> About this exercise: Please restate every line below exactly, without any pictures.

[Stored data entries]
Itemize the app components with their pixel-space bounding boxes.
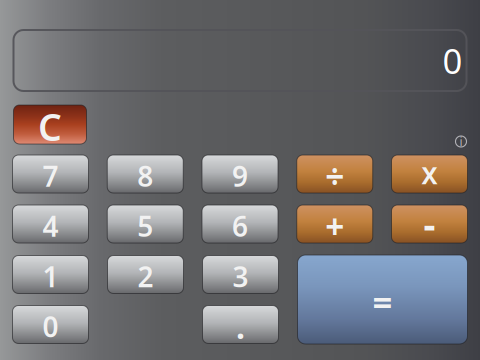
- staticText: =: [372, 278, 392, 324]
- button[interactable]: 3: [202, 256, 278, 294]
- button[interactable]: .: [202, 306, 278, 344]
- staticText: .: [236, 305, 245, 348]
- button[interactable]: 0: [12, 306, 88, 344]
- button[interactable]: X: [392, 155, 468, 193]
- button[interactable]: 2: [108, 256, 184, 294]
- button[interactable]: 9: [202, 155, 278, 193]
- staticText: 6: [232, 207, 248, 245]
- staticText: 3: [232, 258, 248, 295]
- staticText: 2: [138, 258, 154, 295]
- button[interactable]: 8: [107, 155, 183, 193]
- staticText: 9: [232, 157, 248, 195]
- button[interactable]: 1: [12, 256, 88, 294]
- button[interactable]: =: [298, 255, 468, 344]
- button[interactable]: -: [392, 205, 468, 243]
- staticText: 7: [42, 157, 58, 195]
- staticText: 0: [442, 38, 462, 84]
- button[interactable]: +: [297, 205, 373, 243]
- button[interactable]: About: [456, 136, 466, 147]
- button[interactable]: C: [14, 105, 86, 144]
- staticText: C: [38, 102, 62, 151]
- staticText: 5: [137, 207, 153, 245]
- staticText: 1: [42, 258, 58, 295]
- button[interactable]: 7: [12, 155, 88, 193]
- staticText: 4: [42, 207, 58, 245]
- button[interactable]: 4: [12, 205, 88, 243]
- staticText: i: [460, 134, 462, 149]
- staticText: -: [424, 199, 436, 249]
- staticText: X: [422, 159, 438, 191]
- staticText: ÷: [325, 154, 344, 198]
- staticText: 0: [42, 308, 58, 345]
- staticText: 8: [137, 157, 153, 195]
- staticText: +: [325, 204, 344, 248]
- button[interactable]: 6: [202, 205, 278, 243]
- button[interactable]: ÷: [297, 155, 373, 193]
- button[interactable]: 5: [107, 205, 183, 243]
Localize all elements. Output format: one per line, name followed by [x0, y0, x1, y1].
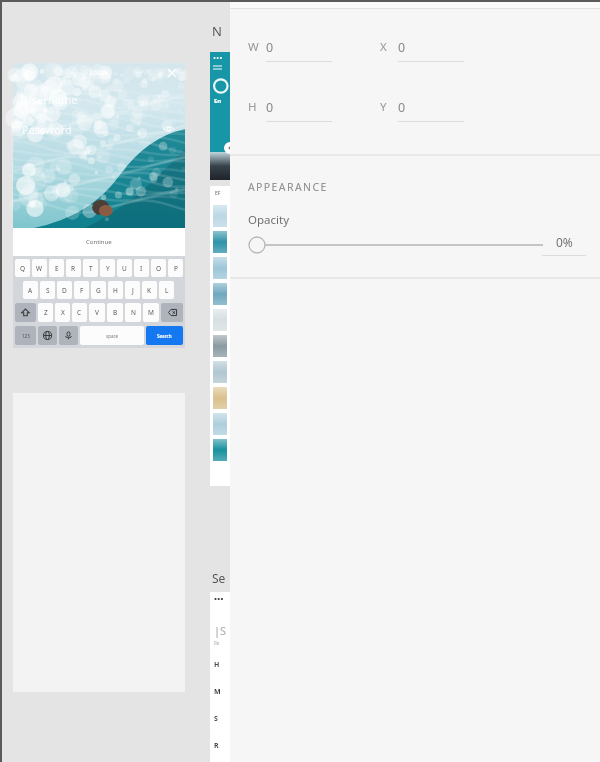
- button[interactable]: [213, 361, 227, 383]
- staticText: 0: [266, 99, 274, 116]
- button[interactable]: [213, 413, 227, 435]
- staticText: L: [165, 286, 169, 295]
- staticText: space: [106, 333, 119, 339]
- staticText: Search: [157, 333, 172, 339]
- staticText: APPEARANCE: [248, 180, 328, 194]
- button[interactable]: [213, 335, 227, 357]
- button[interactable]: A: [23, 281, 38, 299]
- staticText: P: [174, 264, 178, 273]
- staticText: M: [214, 687, 221, 697]
- staticText: H: [248, 99, 266, 115]
- button[interactable]: R: [66, 259, 81, 277]
- staticText: U: [122, 264, 127, 273]
- staticText: LOGIN: [90, 70, 109, 77]
- staticText: EF: [215, 190, 221, 197]
- button[interactable]: [213, 387, 227, 409]
- button[interactable]: Emoji: [38, 326, 57, 345]
- button[interactable]: X: [55, 303, 70, 322]
- button[interactable]: M: [143, 303, 159, 322]
- button[interactable]: T: [83, 259, 98, 277]
- staticText: 0%: [556, 234, 573, 250]
- button[interactable]: F: [74, 281, 89, 299]
- button[interactable]: V: [89, 303, 105, 322]
- button[interactable]: J: [125, 281, 140, 299]
- staticText: N: [131, 308, 136, 317]
- button[interactable]: H: [108, 281, 123, 299]
- button[interactable]: W: [32, 259, 47, 277]
- staticText: G: [96, 286, 101, 295]
- button[interactable]: K: [142, 281, 157, 299]
- staticText: Opacity: [248, 212, 290, 228]
- button[interactable]: Backspace: [161, 303, 183, 322]
- button[interactable]: Y: [100, 259, 115, 277]
- staticText: K: [147, 286, 152, 295]
- button[interactable]: [213, 231, 227, 253]
- button[interactable]: [213, 205, 227, 227]
- button[interactable]: Password: [22, 121, 176, 137]
- button[interactable]: Q: [15, 259, 30, 277]
- button[interactable]: O: [151, 259, 166, 277]
- button[interactable]: [213, 439, 227, 461]
- staticText: F: [80, 286, 84, 295]
- button[interactable]: [213, 309, 227, 331]
- button[interactable]: Show password: [162, 122, 176, 136]
- button[interactable]: P: [168, 259, 183, 277]
- staticText: C: [77, 308, 82, 317]
- staticText: I: [140, 264, 143, 273]
- button[interactable]: Back: [13, 63, 185, 348]
- button[interactable]: L: [159, 281, 174, 299]
- staticText: R: [214, 741, 219, 751]
- staticText: Password: [22, 122, 72, 137]
- button[interactable]: E: [49, 259, 64, 277]
- button[interactable]: Username: [22, 91, 176, 107]
- staticText: 123: [22, 333, 30, 339]
- button[interactable]: S: [40, 281, 55, 299]
- button[interactable]: N: [125, 303, 141, 322]
- button[interactable]: Continue: [13, 228, 185, 256]
- button[interactable]: Opacity slider: [248, 236, 534, 254]
- staticText: 0: [398, 99, 406, 116]
- button[interactable]: G: [91, 281, 106, 299]
- staticText: W: [36, 264, 43, 273]
- button[interactable]: Search: [146, 326, 183, 345]
- staticText: Q: [20, 264, 26, 273]
- button[interactable]: [213, 257, 227, 279]
- staticText: |S: [214, 623, 227, 638]
- button[interactable]: U: [117, 259, 132, 277]
- staticText: B: [113, 308, 118, 317]
- button[interactable]: C: [72, 303, 87, 322]
- staticText: T: [89, 264, 93, 273]
- button[interactable]: 123: [15, 326, 36, 345]
- button[interactable]: [213, 283, 227, 305]
- button[interactable]: Close: [165, 66, 179, 80]
- staticText: E: [55, 264, 59, 273]
- button[interactable]: Back: [19, 66, 33, 80]
- staticText: X: [61, 308, 65, 317]
- staticText: Username: [24, 92, 78, 107]
- staticText: S: [214, 714, 218, 724]
- button[interactable]: Dictation: [59, 326, 78, 345]
- staticText: Re: [214, 640, 220, 646]
- staticText: Y: [106, 264, 110, 273]
- staticText: H: [214, 660, 220, 670]
- button[interactable]: B: [107, 303, 123, 322]
- staticText: 0: [398, 39, 406, 56]
- button[interactable]: I: [134, 259, 149, 277]
- staticText: D: [62, 286, 67, 295]
- staticText: N: [212, 22, 222, 40]
- staticText: 0: [266, 39, 274, 56]
- staticText: R: [71, 264, 76, 273]
- staticText: X: [380, 39, 398, 55]
- staticText: Z: [44, 308, 48, 317]
- staticText: En: [214, 97, 222, 105]
- button[interactable]: Z: [38, 303, 53, 322]
- staticText: V: [95, 308, 99, 317]
- button[interactable]: space: [80, 326, 144, 345]
- staticText: J: [132, 286, 134, 295]
- staticText: O: [156, 264, 162, 273]
- button[interactable]: En: [210, 52, 230, 152]
- button[interactable]: D: [57, 281, 72, 299]
- button[interactable]: Shift: [15, 303, 36, 322]
- staticText: S: [46, 286, 50, 295]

> Written solution:
Itemize the app components with their pixel-space bounding boxes.
- staticText: =: [372, 278, 392, 324]
- button[interactable]: 3: [202, 256, 278, 294]
- button[interactable]: .: [202, 306, 278, 344]
- staticText: .: [236, 305, 245, 348]
- button[interactable]: 0: [12, 306, 88, 344]
- button[interactable]: X: [392, 155, 468, 193]
- button[interactable]: 2: [108, 256, 184, 294]
- button[interactable]: 9: [202, 155, 278, 193]
- staticText: 6: [232, 207, 248, 245]
- staticText: 3: [232, 258, 248, 295]
- staticText: 2: [138, 258, 154, 295]
- button[interactable]: 8: [107, 155, 183, 193]
- staticText: 9: [232, 157, 248, 195]
- button[interactable]: 1: [12, 256, 88, 294]
- button[interactable]: =: [298, 255, 468, 344]
- button[interactable]: -: [392, 205, 468, 243]
- staticText: 7: [42, 157, 58, 195]
- staticText: 0: [442, 38, 462, 84]
- button[interactable]: +: [297, 205, 373, 243]
- button[interactable]: About: [456, 136, 466, 147]
- button[interactable]: C: [14, 105, 86, 144]
- staticText: C: [38, 102, 62, 151]
- staticText: 5: [137, 207, 153, 245]
- staticText: 1: [42, 258, 58, 295]
- button[interactable]: 7: [12, 155, 88, 193]
- staticText: 4: [42, 207, 58, 245]
- button[interactable]: 4: [12, 205, 88, 243]
- staticText: i: [460, 134, 462, 149]
- staticText: -: [424, 199, 436, 249]
- staticText: X: [422, 159, 438, 191]
- staticText: ÷: [325, 154, 344, 198]
- staticText: 0: [42, 308, 58, 345]
- staticText: 8: [137, 157, 153, 195]
- staticText: +: [325, 204, 344, 248]
- button[interactable]: 6: [202, 205, 278, 243]
- button[interactable]: ÷: [297, 155, 373, 193]
- button[interactable]: 5: [107, 205, 183, 243]
Localize all elements. Output format: one per line, name followed by [x0, y0, x1, y1].
- button[interactable]: [213, 361, 227, 383]
- staticText: 0: [266, 99, 274, 116]
- button[interactable]: [213, 413, 227, 435]
- staticText: L: [165, 286, 169, 295]
- staticText: space: [106, 333, 119, 339]
- staticText: Search: [157, 333, 172, 339]
- staticText: APPEARANCE: [248, 180, 328, 194]
- button[interactable]: [213, 335, 227, 357]
- button[interactable]: A: [23, 281, 38, 299]
- staticText: P: [174, 264, 178, 273]
- staticText: M: [214, 687, 221, 697]
- staticText: H: [248, 99, 266, 115]
- button[interactable]: R: [66, 259, 81, 277]
- staticText: U: [122, 264, 127, 273]
- staticText: LOGIN: [90, 70, 109, 77]
- staticText: EF: [215, 190, 221, 197]
- button[interactable]: [213, 387, 227, 409]
- button[interactable]: Emoji: [38, 326, 57, 345]
- button[interactable]: X: [55, 303, 70, 322]
- button[interactable]: M: [143, 303, 159, 322]
- button[interactable]: T: [83, 259, 98, 277]
- staticText: 0%: [556, 234, 573, 250]
- button[interactable]: F: [74, 281, 89, 299]
- button[interactable]: V: [89, 303, 105, 322]
- button[interactable]: J: [125, 281, 140, 299]
- staticText: N: [131, 308, 136, 317]
- button[interactable]: H: [108, 281, 123, 299]
- button[interactable]: W: [32, 259, 47, 277]
- staticText: G: [96, 286, 101, 295]
- button[interactable]: K: [142, 281, 157, 299]
- staticText: Opacity: [248, 212, 290, 228]
- button[interactable]: Backspace: [161, 303, 183, 322]
- button[interactable]: Y: [100, 259, 115, 277]
- staticText: K: [147, 286, 152, 295]
- button[interactable]: [213, 231, 227, 253]
- button[interactable]: [213, 205, 227, 227]
- button[interactable]: Password: [22, 121, 176, 137]
- button[interactable]: Q: [15, 259, 30, 277]
- button[interactable]: O: [151, 259, 166, 277]
- button[interactable]: [213, 439, 227, 461]
- staticText: F: [80, 286, 84, 295]
- button[interactable]: [213, 309, 227, 331]
- button[interactable]: Show password: [162, 122, 176, 136]
- button[interactable]: P: [168, 259, 183, 277]
- staticText: C: [77, 308, 82, 317]
- staticText: I: [140, 264, 143, 273]
- button[interactable]: Back: [13, 63, 185, 348]
- button[interactable]: L: [159, 281, 174, 299]
- staticText: R: [214, 741, 219, 751]
- staticText: Password: [22, 122, 72, 137]
- button[interactable]: E: [49, 259, 64, 277]
- button[interactable]: Username: [22, 91, 176, 107]
- staticText: 123: [22, 333, 30, 339]
- button[interactable]: S: [40, 281, 55, 299]
- button[interactable]: N: [125, 303, 141, 322]
- button[interactable]: Continue: [13, 228, 185, 256]
- button[interactable]: Opacity slider: [248, 236, 534, 254]
- staticText: 0: [398, 99, 406, 116]
- button[interactable]: G: [91, 281, 106, 299]
- staticText: W: [36, 264, 43, 273]
- button[interactable]: Search: [146, 326, 183, 345]
- staticText: Q: [20, 264, 26, 273]
- button[interactable]: [213, 257, 227, 279]
- staticText: |S: [214, 623, 227, 638]
- button[interactable]: U: [117, 259, 132, 277]
- staticText: B: [113, 308, 118, 317]
- button[interactable]: C: [72, 303, 87, 322]
- staticText: T: [89, 264, 93, 273]
- button[interactable]: 123: [15, 326, 36, 345]
- button[interactable]: [213, 283, 227, 305]
- button[interactable]: Close: [165, 66, 179, 80]
- staticText: E: [55, 264, 59, 273]
- button[interactable]: Back: [19, 66, 33, 80]
- staticText: X: [61, 308, 65, 317]
- staticText: Username: [24, 92, 78, 107]
- staticText: S: [214, 714, 218, 724]
- button[interactable]: Dictation: [59, 326, 78, 345]
- staticText: Re: [214, 640, 220, 646]
- staticText: Y: [106, 264, 110, 273]
- staticText: H: [214, 660, 220, 670]
- button[interactable]: B: [107, 303, 123, 322]
- staticText: 0: [398, 39, 406, 56]
- button[interactable]: I: [134, 259, 149, 277]
- staticText: D: [62, 286, 67, 295]
- staticText: N: [212, 22, 222, 40]
- staticText: 0: [266, 39, 274, 56]
- staticText: R: [71, 264, 76, 273]
- staticText: X: [380, 39, 398, 55]
- staticText: Z: [44, 308, 48, 317]
- staticText: En: [214, 97, 222, 105]
- button[interactable]: Z: [38, 303, 53, 322]
- staticText: V: [95, 308, 99, 317]
- button[interactable]: space: [80, 326, 144, 345]
- staticText: J: [132, 286, 134, 295]
- staticText: O: [156, 264, 162, 273]
- button[interactable]: En: [210, 52, 230, 152]
- button[interactable]: D: [57, 281, 72, 299]
- button[interactable]: Shift: [15, 303, 36, 322]
- staticText: S: [46, 286, 50, 295]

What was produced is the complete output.